Collection entries
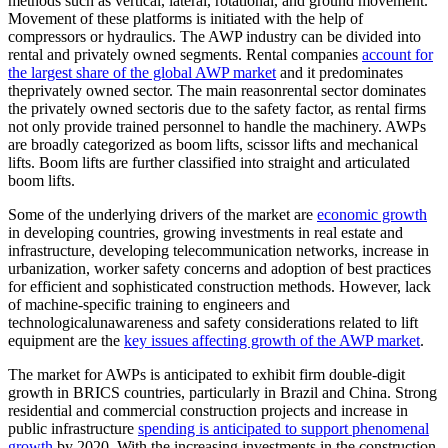
methods such as vertical, lateral, rotational, and ground movement.
Movement of these platforms is initiated with the help of
compressors or hydraulics. The AWP industry can be divided into
rental and privately owned segments. Rental companies
account for
the largest share of the global AWP market
and it predominates
theprivately owned sector. The main reasonrental sector dominates
the privately owned sectoris due to the safety factor, as rental firms
not only provide trained personnel to handle the machinery. AWPs
are broadly categorized as boom lifts, scissor lifts and mechanical
lifts. Boom lifts are further classified into straight and articulated
boom lifts.
Some of the underlying drivers of the market are
economic growth
in developing countries, growing investments in real estate and
infrastructure, developing telecommunication networks, increase in
urbanization, worker safety concerns and adoption of best practices
for efficient and sophisticated construction methods. However, lack
of machine-specific training to engineers and
technologicalunawareness and safety considerations related to lift
equipment are the
key issues affecting growth of the AWP market
.
The market for AWPs is anticipated to exhibit firm double-digit
growth in BRICS countries, particularly in Brazil and China. Strong
residential and commercial construction projects and increase in
public infrastructure
spending is anticipated to support phenomenal
growth
by 2020. With the increasing investments in the construction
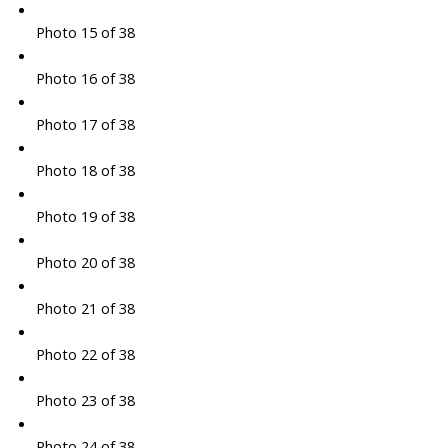
Photo 15 of 38
Photo 16 of 38
Photo 17 of 38
Photo 18 of 38
Photo 19 of 38
Photo 20 of 38
Photo 21 of 38
Photo 22 of 38
Photo 23 of 38
Photo 24 of 38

Task to carry out
Some lines above hold the word "market". Copy all of them.

Completed task
the largest share of the global AWP market
Some of the underlying drivers of the market are
key issues affecting growth of the AWP market
The market for AWPs is anticipated to exhibit firm double-digit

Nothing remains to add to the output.